5
lorless
4y

Why the fuck do I need an Accept, A content-type AND and responseType (which, by the way doesn't go with the rest of the request headers, it has to sit outside them just to fuck you up). Just so angular will stop trying to parse absolutely fucking every request as JSON?

I'm well aware my knowledge of http protocols and angulars apis's are not the best but for fuck sake. What dark book of secrets must I uncover to illuminate the strategies behind these choices?

Why, when the Accept type is text, the Content-Type is text. When the request itself is handwritten beautifully on parchment and sent via fucking carrier pigeon to the backend and returned by horse and carriage, does ANGULAR STILL TRY TO PARSE IT AS FUCKING JSON. JUST STOP.

Comments
  • 1
    You can get granular access using the observe option and its static mode identifiers

    https://brianflove.com/2018-09-03/...

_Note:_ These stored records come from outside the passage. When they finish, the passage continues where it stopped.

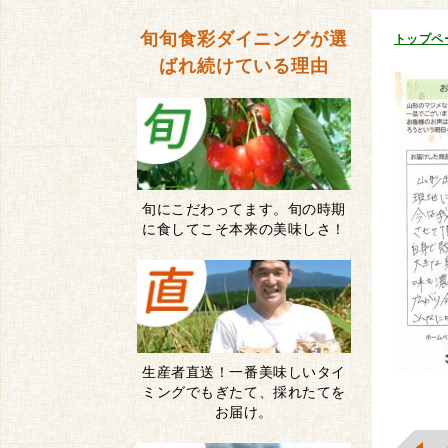
旬旬食彩ダイニングが
選
トップペ
ばれ続けている理由
旬にこだわってます。旬の時期
に食してこそ本来の美味しさ！
生産者直送！一番美味しいタイ
ミングでもぎたて、採れたてを
お届け。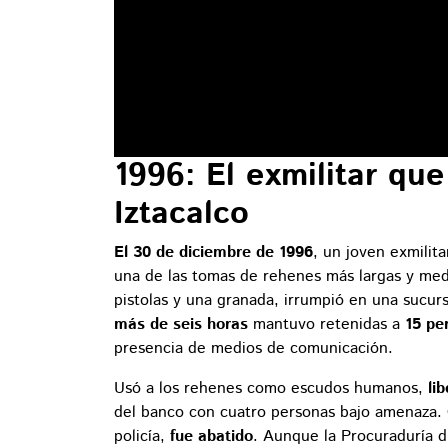
1996: El exmilitar qu
Iztacalco
El 30 de diciembre de 1996
, un joven exmilita
una de las tomas de rehenes más largas y med
pistolas y una granada, irrumpió en una sucurs
más de seis horas
mantuvo retenidas a
15 pe
presencia de medios de comunicación.
Usó a los rehenes como escudos humanos,
li
del banco con cuatro personas bajo amenaza. 
policía,
fue abatido
. Aunque la Procuraduría d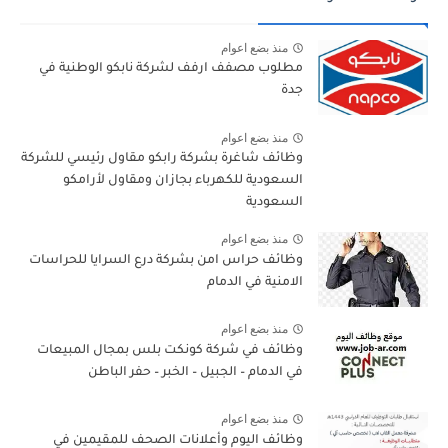
منذ بضع اعوام
مطلوب مصفف ارفف لشركة نابكو الوطنية في
جدة
منذ بضع اعوام
وظائف شاغرة بشركة رابكو مقاول رئيسي للشركة
السعودية للكهرباء بجازان ومقاول لأرامكو
السعودية
منذ بضع اعوام
وظائف حراس امن بشركة درع السرايا للحراسات
الامنية في الدمام
منذ بضع اعوام
وظائف في شركة كونكت بلس بمجال المبيعات
في الدمام – الجبيل – الخبر – حفر الباطن
منذ بضع اعوام
وظائف اليوم وأعلانات الصحف للمقيمين في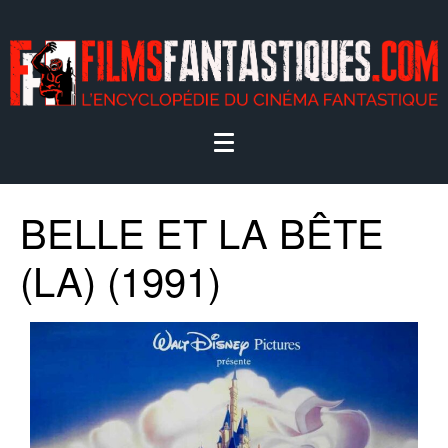
BELLE ET LA BÊTE
(LA) (1991)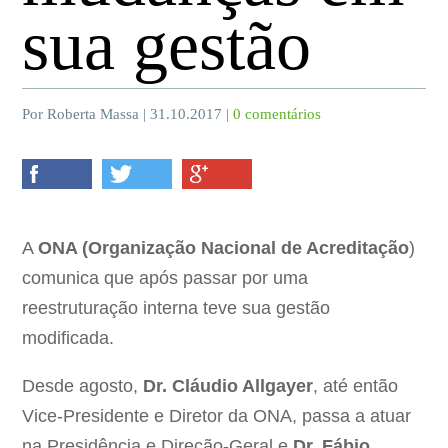
sua gestão
Por Roberta Massa | 31.10.2017 |
0 comentários
A
ONA (Organização Nacional de Acreditação
)
comunica que após passar por uma
reestruturação interna teve sua gestão
modificada.
Desde agosto,
Dr. Cláudio Allgayer
, até então
Vice-Presidente e Diretor da ONA, passa a atuar
na Presidência e Direção-Geral e
Dr. Fábio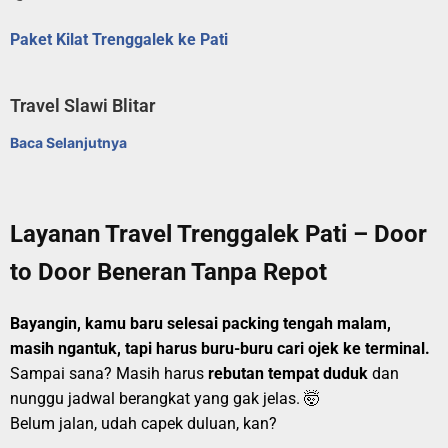
Paket Kilat Trenggalek ke Pati
Travel Slawi Blitar
Baca Selanjutnya
Layanan Travel Trenggalek Pati – Door
to Door Beneran Tanpa Repot
Bayangin, kamu baru selesai packing tengah malam,
masih ngantuk, tapi harus buru-buru cari ojek ke terminal.
Sampai sana? Masih harus
rebutan tempat duduk
dan
nunggu jadwal berangkat yang gak jelas. 🤯
Belum jalan, udah capek duluan, kan?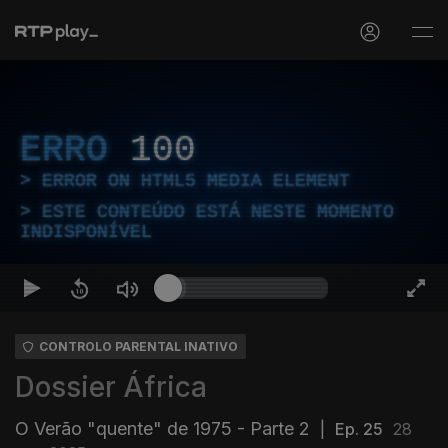
ERRO
100
ERROR ON HTML5 MEDIA ELEMENT
ESTE CONTEÚDO ESTÁ NESTE MOMENTO
INDISPONÍVEL
CONTROLO PARENTAL INATIVO
Dossier África
O Verão "quente" de 1975 - Parte 2
|
Ep. 25
28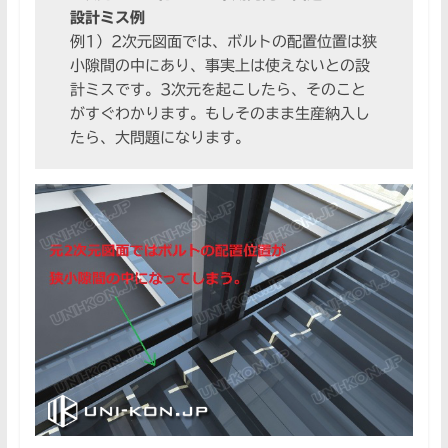
設計ミス例
例1）2次元図面では、ボルトの配置位置は狭
小隙間の中にあり、事実上は使えないとの設
計ミスです。3次元を起こしたら、そのこと
がすぐわかります。もしそのまま生産納入し
たら、大問題になります。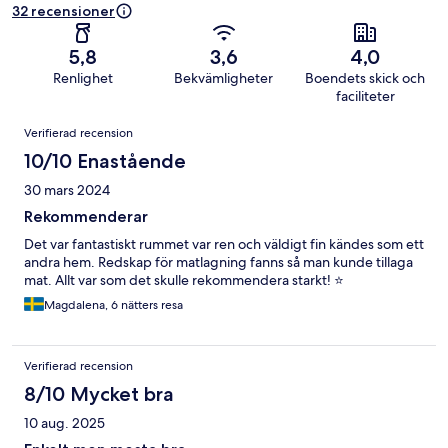
32 recensioner
5,8
3,6
4,0
Renlighet
Bekvämligheter
Boendets skick och
faciliteter
Recensioner
Verifierad recension
10/10 Enastående
30 mars 2024
Rekommenderar
Det var fantastiskt rummet var ren och väldigt fin kändes som ett
andra hem. Redskap för matlagning fanns så man kunde tillaga
mat. Allt var som det skulle rekommendera starkt! ⭐️
Magdalena, 6 nätters resa
Verifierad recension
8/10 Mycket bra
10 aug. 2025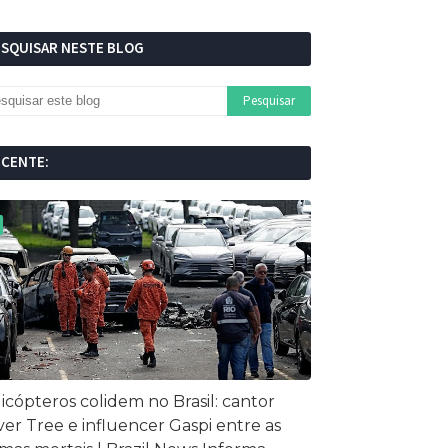
ESQUISAR NESTE BLOG
ECENTE:
icópteros colidem no Brasil: cantor
ver Tree e influencer Gaspi entre as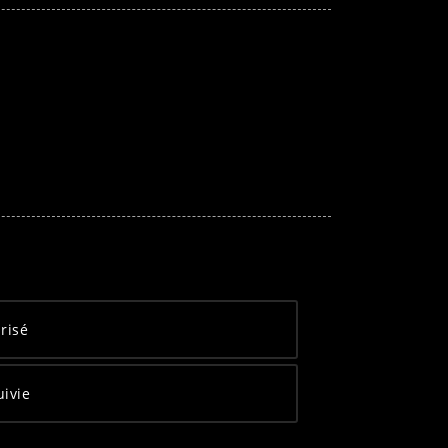
risé
uivie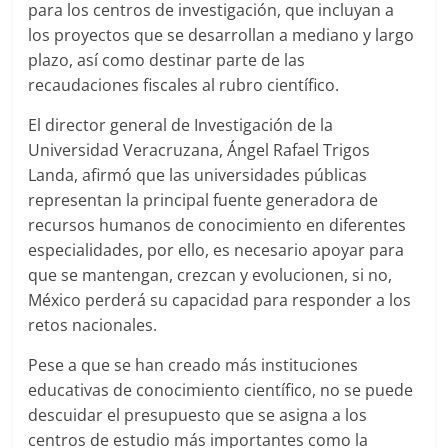
para los centros de investigación, que incluyan a
los proyectos que se desarrollan a mediano y largo
plazo, así como destinar parte de las
recaudaciones fiscales al rubro científico.
El director general de Investigación de la
Universidad Veracruzana, Ángel Rafael Trigos
Landa, afirmó que las universidades públicas
representan la principal fuente generadora de
recursos humanos de conocimiento en diferentes
especialidades, por ello, es necesario apoyar para
que se mantengan, crezcan y evolucionen, si no,
México perderá su capacidad para responder a los
retos nacionales.
Pese a que se han creado más instituciones
educativas de conocimiento científico, no se puede
descuidar el presupuesto que se asigna a los
centros de estudio más importantes como la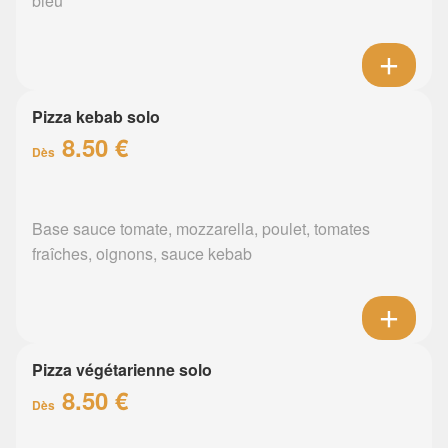
bleu
Pizza kebab solo
8.50 €
Dès
Base sauce tomate, mozzarella, poulet, tomates
fraîches, oignons, sauce kebab
Pizza végétarienne solo
8.50 €
Dès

    You can also write an interceptor to intermediate the response, which is what I do for protobuf payloads.
  • 1
    responseType isn't a header. Must be an angular thing.

    Content-Type means "I'm sending you data of this type".

    Accept means "For the response, I can handle data of these types" (optionally with certain priorities, e.g. if my png parser is faster than my jpeg parser I can set it at a higher priority).
  • 0
    @junon Yeah i'm getting there slowly but thats a helpful explanation, thanks. When you don't know much about Http headers its easy to confuse response-type (which is an angular thing) with all the rest which aren't. I guess thats why it doesn't sit in the HttpHeaders object with the rest of them.
  • 1
    @lorless I think that's a fair assumption :)

    HTTP 101:

    HTTP was a protocol ("electronic language", if you will) designed for manipulating or fetching resources (files, images, database entries, whatever) from computer A to computer B in "request/response" style - meaning, every transaction starts with a request and ends in a response.

    An HTTP "message" (either a request or a response) has a prelude, headers, and then (optionally) a body (of data).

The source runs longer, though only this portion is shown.